**Work required:** The entries below are to be reproduced in full, exactly as written.

Segment Start: Available records

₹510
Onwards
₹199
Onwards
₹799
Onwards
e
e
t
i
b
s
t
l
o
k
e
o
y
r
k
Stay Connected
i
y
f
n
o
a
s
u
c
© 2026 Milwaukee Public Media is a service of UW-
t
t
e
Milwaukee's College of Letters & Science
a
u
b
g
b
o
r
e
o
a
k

Segment End: Available records

**Task output:**
₹510
Onwards
₹199
Onwards
₹799
Onwards
e
e
t
i
b
s
t
l
o
k
e
o
y
r
k
Stay Connected
i
y
f
n
o
a
s
u
c
© 2026 Milwaukee Public Media is a service of UW-
t
t
e
Milwaukee's College of Letters & Science
a
u
b
g
b
o
r
e
o
a
k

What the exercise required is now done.